A websphere server, in particular the websphere_trlog appear to be getting over indexed by a huge amount
Checking http://server:port/en-US/app/search/indexing_volume shows 30gb worth of data on a single /ntfs/kahobtwas39Jlog/PROD/XAG_3_1/SystemOut.log Looking at the log size in the dir has 30MB worth of logs, Splunk appears to have collected more then 30GB worth
Logs are rotating based on time, but they should still not be anywhere near 30gigs and the rotated logs are not whitelisted inputs.conf - settings
[monitor:///ntfs/kahobtwas38Jlog] disabled = false crcSalt = <SOURCE> host = kahobtwas38.kah.unitrininc.com sourcetype = websphere_trlog_sysout whitelist = SystemOut\.log|SystemErr\.log
They are getting a lot of DateParserVerbose errors so it's possible events are getting over indexed by failing date extraction?
07-01-2010 15:50:03.880 WARN DateParserVerbose - Time parsed (Sat Dec 1 14:50:15 2007) is too far away from the previous event's time (Thu Jul 1 15:50:15 2010) to be accepted. If this is a correct time, MAX_DIFF_SECS_AGO (3600) or MAX_DIFF_SECS_HENCE (604800) may be overly restrictive. Context="source::/ntfs/kahobtwas39Jlog/PROD/XAG_3_1/SystemOut.log|host::kahobtwas39.kah.unitrininc.com|websphere_trlog_sysout|"
Perhaps just turning off date extraction would help resolve this ala / or any other ideas?
/opt/splunk/etc/system/local/props.conf [websphere_trlog_sysout] DATETIME_CONFIG = CURRENT
I've tried monitoring with file inputs set to DEBUG but not seeing anything useful
Please indicate Splunk version of forwarder and indexer, if applicable, as well as type of indexer. Also indicate if there is a disparity between metrics logging and license volume.
sorry for the delay i was trying to recommend client using websphere app. Turns out it wont work for them.
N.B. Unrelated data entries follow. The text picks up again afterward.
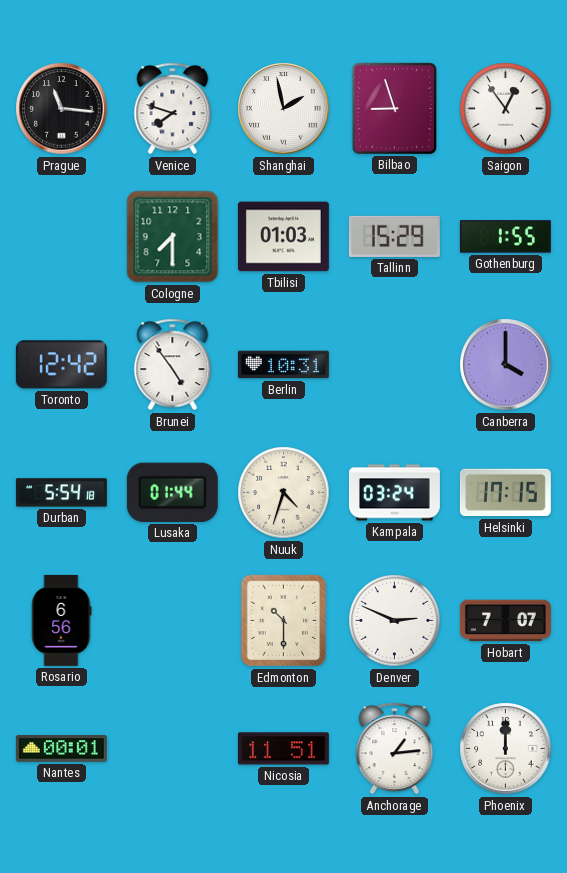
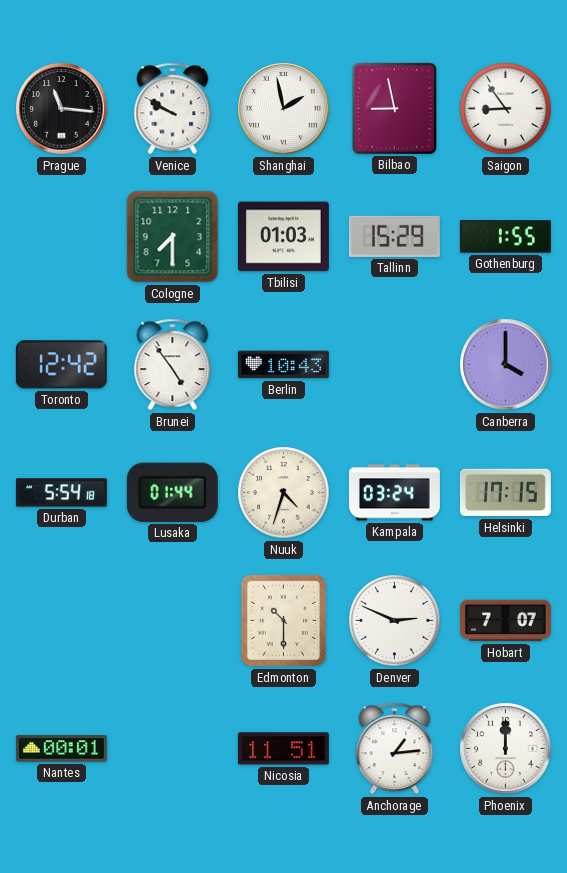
Venice: 7:48 -> 9:50
Bilbao: 8:57 -> 8:58
Saigon: 12:54 -> 8:54
Berlin: 10:31 -> 10:43
Rosario: 6:56 -> none
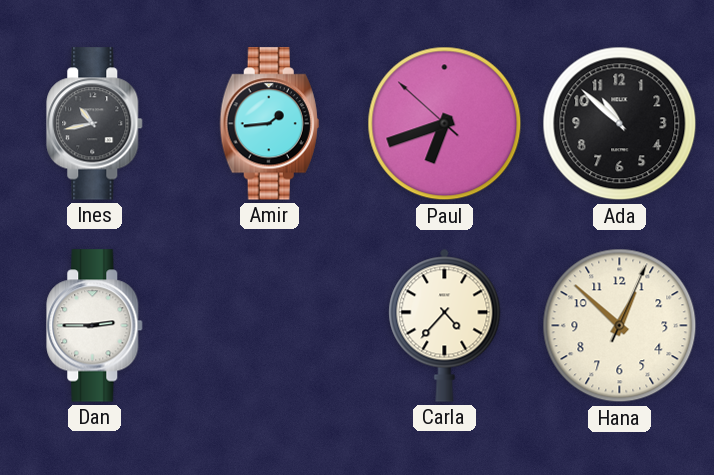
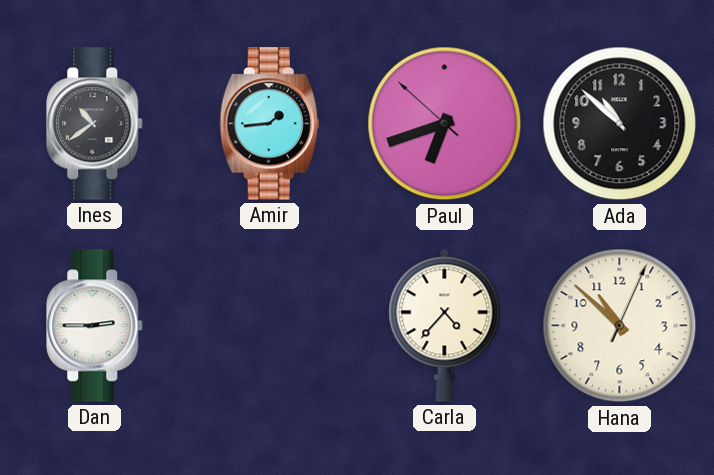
Ines: 10:43 -> 10:39
Hana: 12:52 -> 10:52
The indexer is 4.1.3, Its monitoring network shares cifs/ntfs mounts such as:
[monitor:///ntfs/kahobtwas39Jlog] disabled = false crcSalt = < SOURCE > host = kahobtwas39.kah.unitrininc.com sourcetype = websphere_trlog_sysout _whitelist = (SystemOut\.log$|SystemErr\.log$) blacklist = (SystemOut_\d+.*|SystemErr_\d+.)
I tried adding those whitelist/blacklist entries to filter out the rotated logs. Still the same behavior
The first thing to look for in a case like this is duplicate events. If there are no duplicate events, where is the volume coming from? If there are, take a look at when these events are indexed by looking at
_indextime to see when the data was indexed.
As an aside, why is the crcSalt set? Also, setting
DATETIME_CONFIG here is a bad idea, the root problem is that event breaking isn't working properly and we need better configurations there.
The crcSalt was set because the websphere logs all have a really big header which is identical in all the rotated logs, and splunk wouldnt index in the next SystemOut.log when it rotated.
Ill check on the duplicate events w/_indextime value, Thanks